Homily from Fr Paul Nicholson SJ for the Feast of the Epiphany

Did you ever dream of being a star? I don’t mean becoming one by winning Strictly, or the Bake-off, or some other TV talent show. I have in mind something much more scriptural, more in line with today’s gospel and with the feast that we celebrate today. 

 The people of Israel might have been expected to be prepared for the coming of Christ. They, after all, had been receiving promises for centuries, from Isaiah and the other prophets. The kind of promises that we heard in the first reading today, and were listening to throughout the Advent season. The Gentiles, on the other hand, hadn’t been prepared in that way. They had been given no such promises. What they get instead is a star. A bright new star, appearing unexpectedly, which undoubtedly got a lot of people wondering. What was it? What did it mean? What should they do in response to its sudden appearance? 

 And, as we’re told in today’s gospel, that questioning led some of them, the Magi, to make a journey. They didn’t know, at the outset, where they were going, or where they would be led to by following this star. But they set out anyway, and it turned out to be a journey that led them to discover Christ. Something which, no doubt, then changed everything for each of them. 

 That’s where you and I come in, and our call to become stars. We are, each of us, called to live our lives extraordinarily. Not necessarily to live lives of extraordinary worldly achievement, although some of you may do that. But to live in ways that are extraordinarily compassionate, extraordinarily loving, extraordinarily forgiving, extraordinarily generous. If we do that, then, like the Magis’ star, we will cause people to wonder. Why do you live like that? What does it mean? How should they respond? 

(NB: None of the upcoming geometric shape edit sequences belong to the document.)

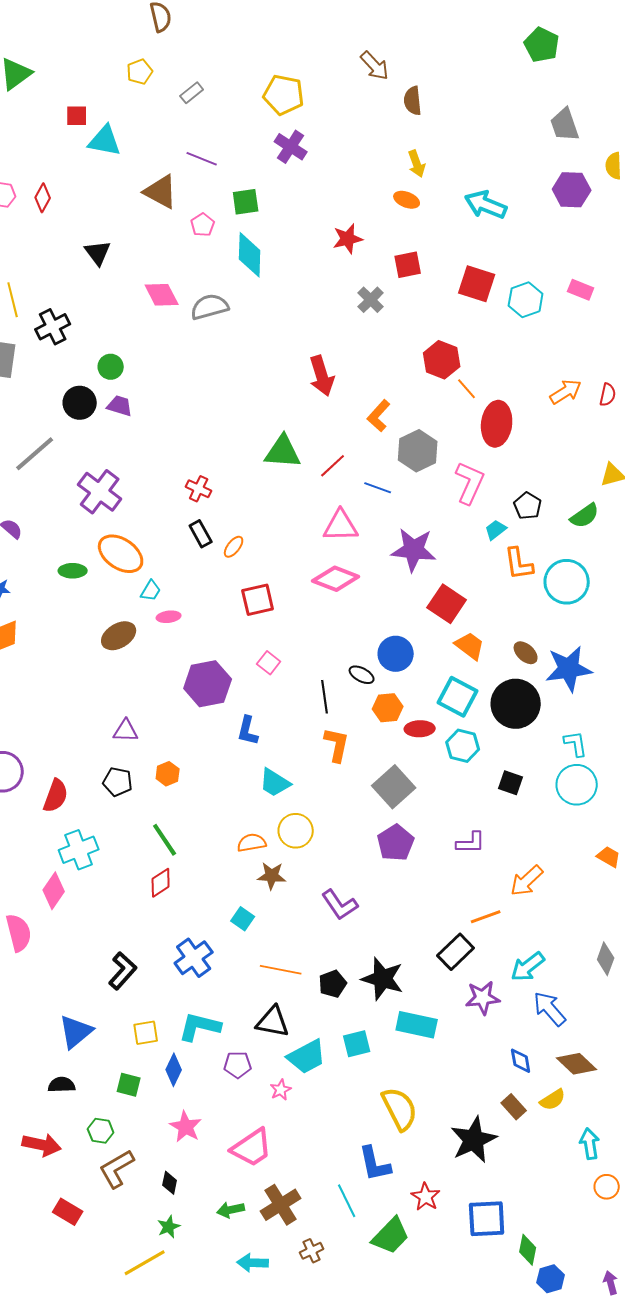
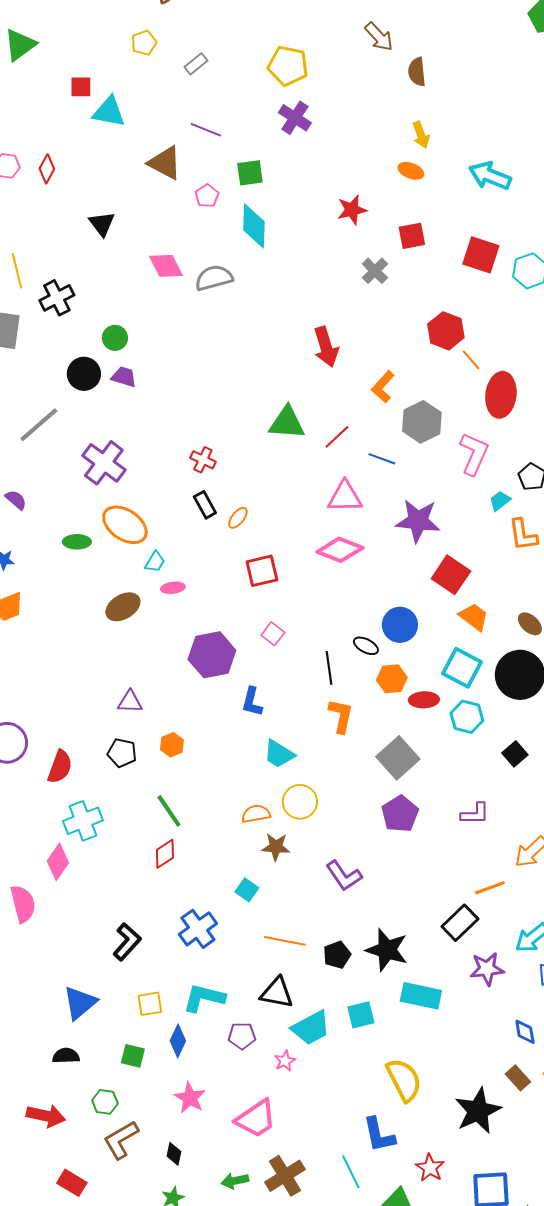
black square: (511, 783) -> (515, 754), turned 30

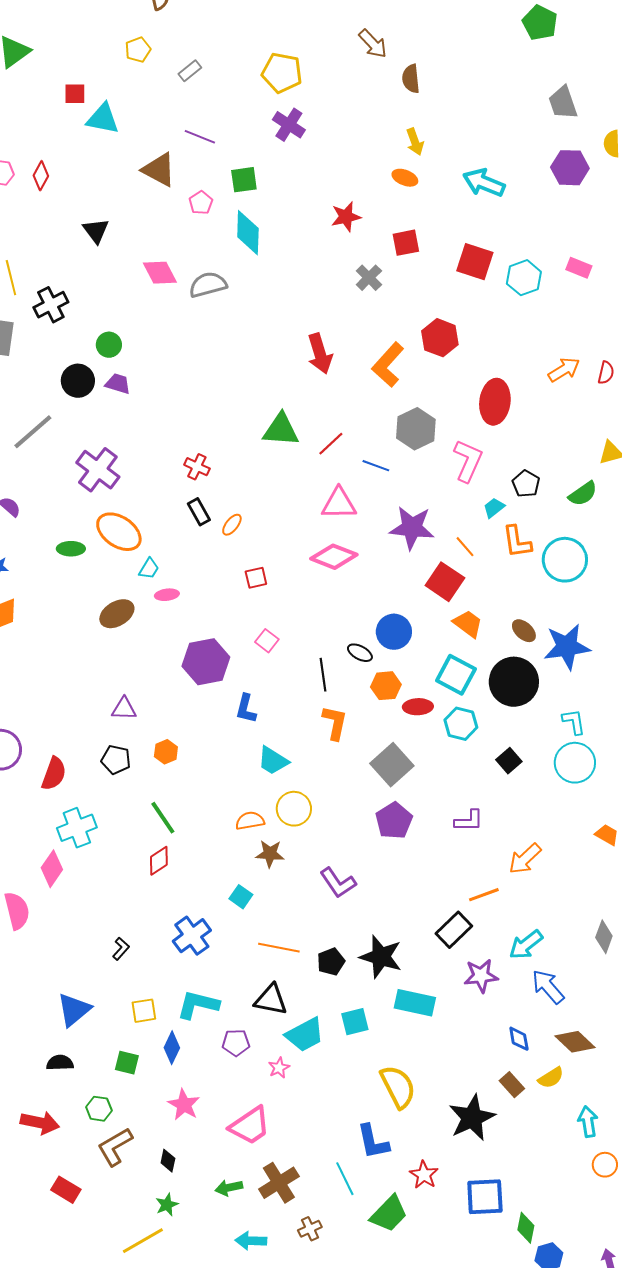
orange line: (471, 360) -> (465, 547), moved
orange L-shape: (383, 387) -> (388, 365), moved, size x1.4
red square: (262, 571) -> (256, 578), size x0.7
black L-shape: (127, 942) -> (121, 949), size x0.6

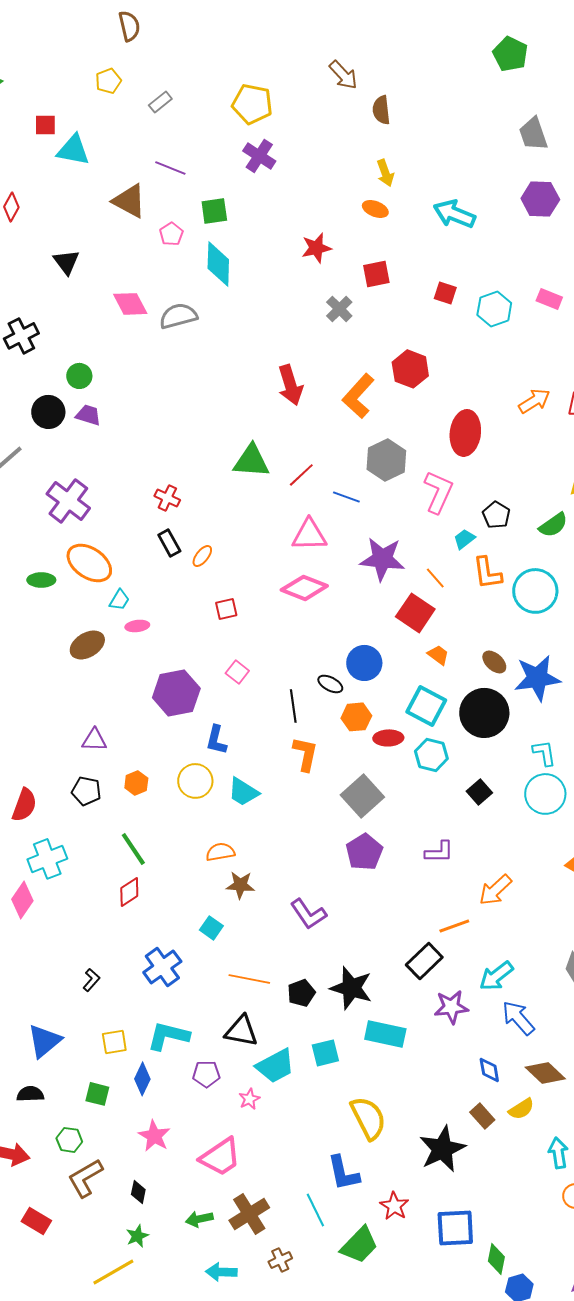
red square: (475, 262) -> (445, 293), size x0.6
orange trapezoid: (468, 624) -> (438, 655), size x0.7
yellow circle: (294, 809) -> (195, 781), moved

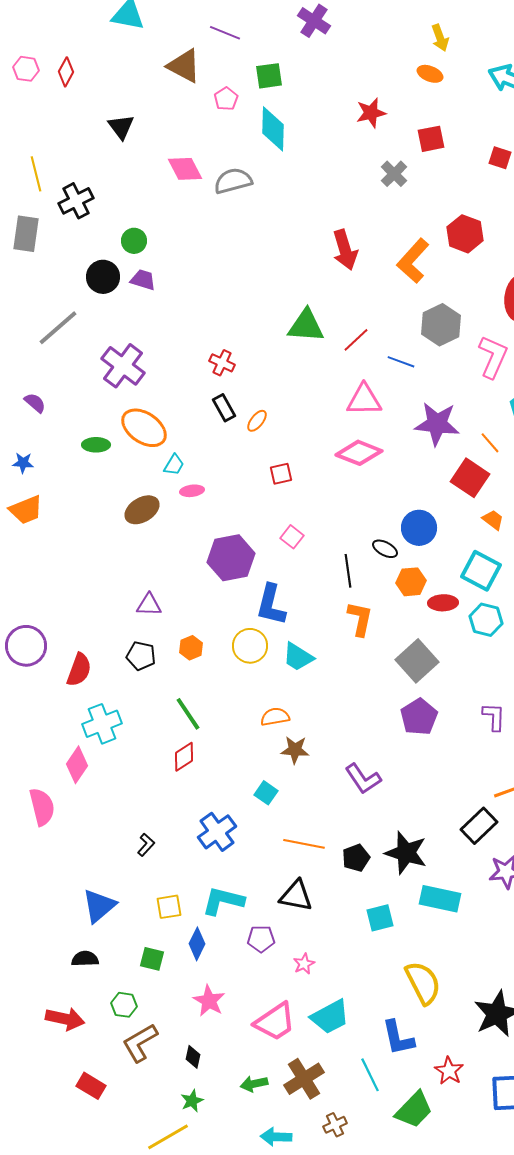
blue L-shape: (216, 740) -> (271, 605), size x1.4
purple L-shape: (439, 852) -> (494, 717), turned -88
cyan trapezoid: (275, 1066) -> (330, 1017), moved

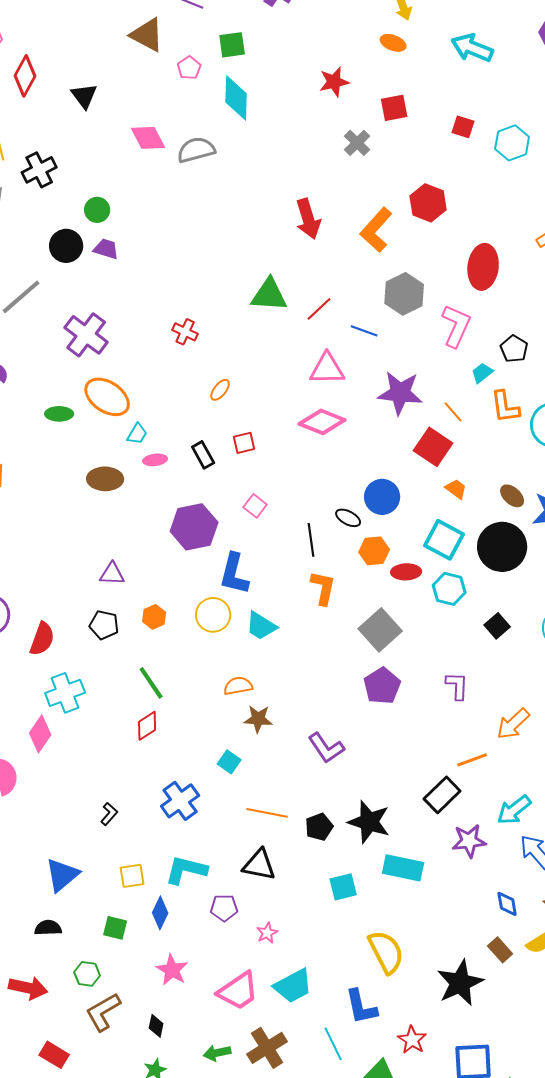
red diamond: (66, 72) -> (25, 76), moved, size x1.4
black rectangle: (224, 408) -> (203, 455), moved
brown ellipse: (142, 510) -> (105, 479), turned 32

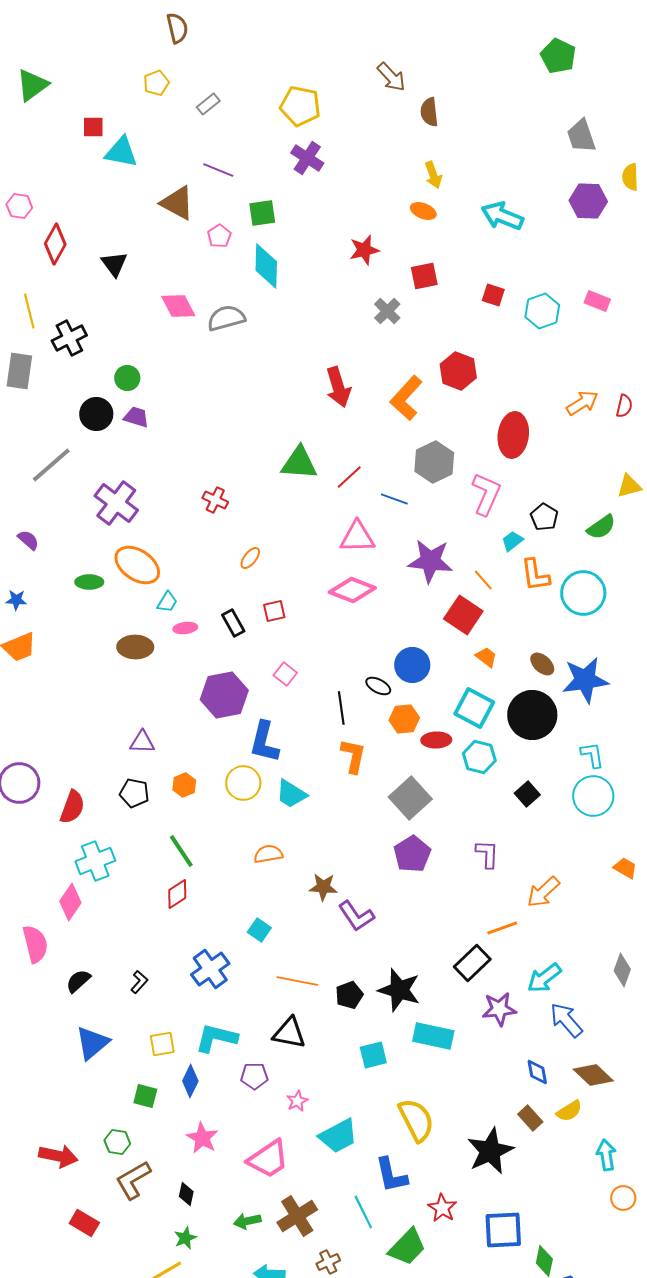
brown star: (258, 719) -> (323, 887), moved
black semicircle: (48, 928) -> (78, 981), moved, turned -40
cyan trapezoid: (293, 986) -> (338, 1136), moved

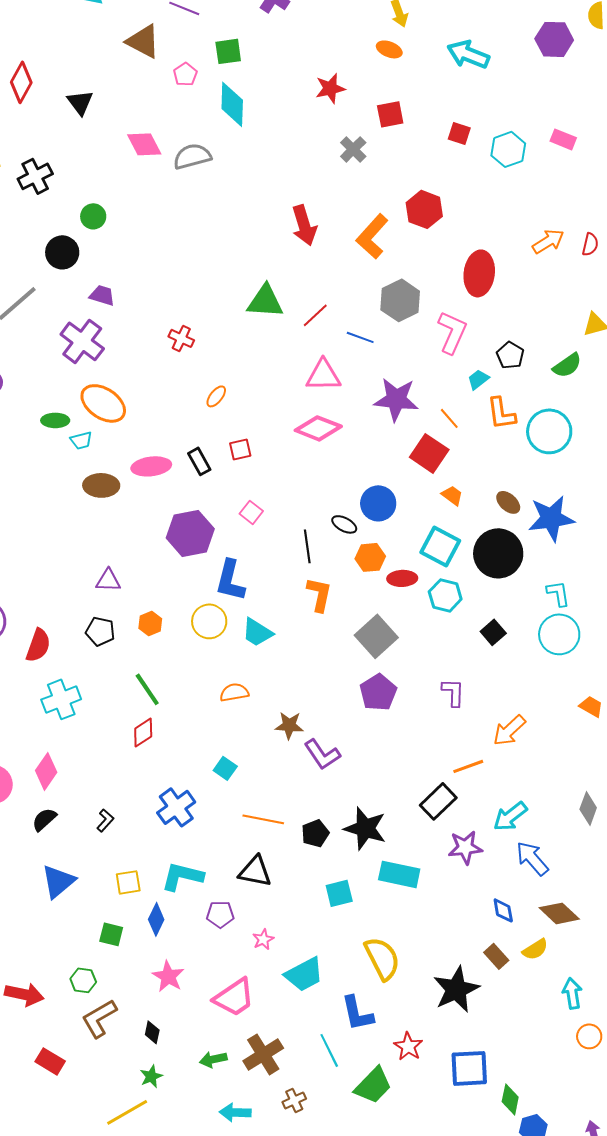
purple trapezoid: (136, 417) -> (102, 295), moved
cyan trapezoid: (167, 602) -> (81, 440), moved, turned 45
pink ellipse: (185, 628) -> (151, 466), size x1.6
pink diamond: (70, 902) -> (46, 771), moved

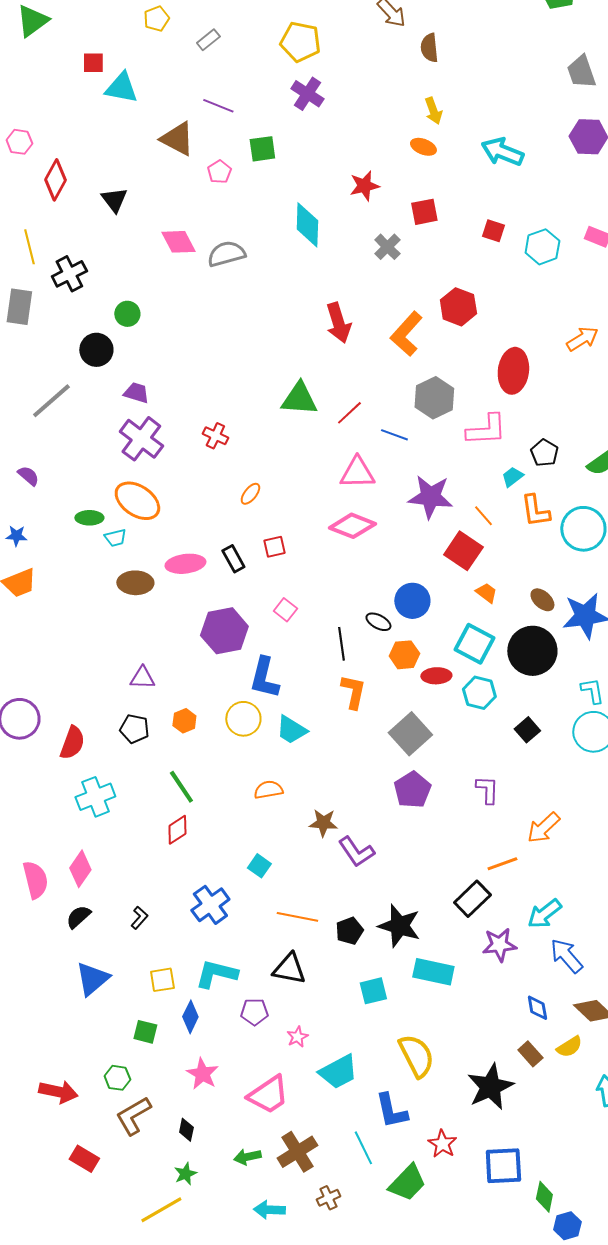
cyan diamond: (232, 104) -> (307, 225), moved
pink L-shape: (452, 332) -> (486, 430), turned 63
purple cross: (82, 341) -> (141, 439), moved

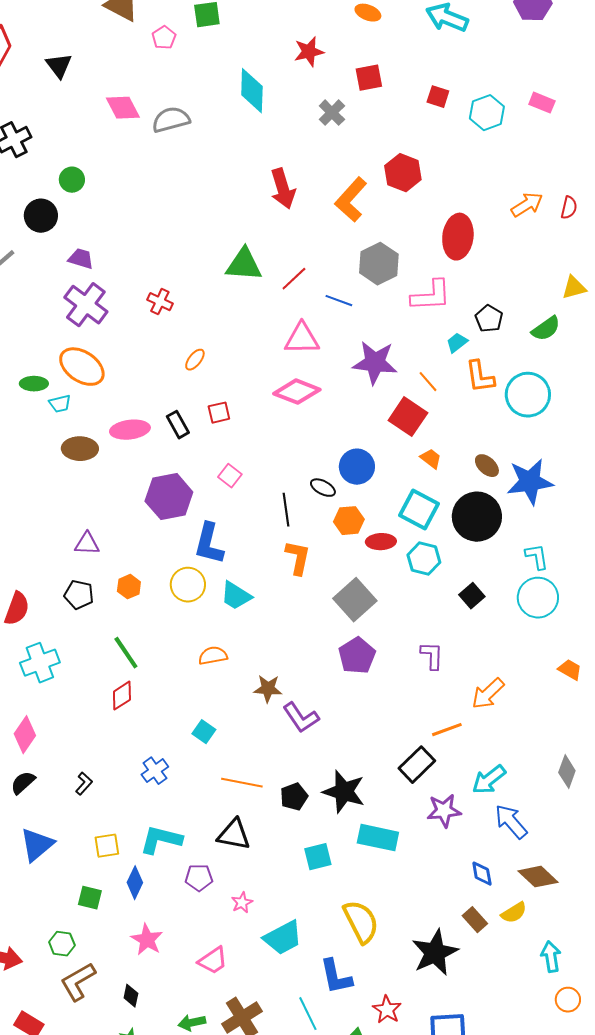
blue cross: (210, 905) -> (155, 771), size x0.7
pink trapezoid: (268, 1095) -> (213, 961), size x0.7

 Once they’re asking those questions, then some will set out on a journey. Not all, by any means, just as not all the people of the East accompanied the Magi on their search. But some will set out, and search, and come to find Christ, in ways that will change everything for them. 

 This is the weekly Mass at which the Jesuit community here at Farm Street comes together to pray for vocations. You might think of the Christian vocation, the vocation that we all share, as being in this way a call to be a star, living your life so extraordinarily that it will provoke some to question, and so set out on their own journey of faith. As we celebrate this feast, to which the appearance of a star is so central, let’s pray that each of us may shine brightly in a darkened world.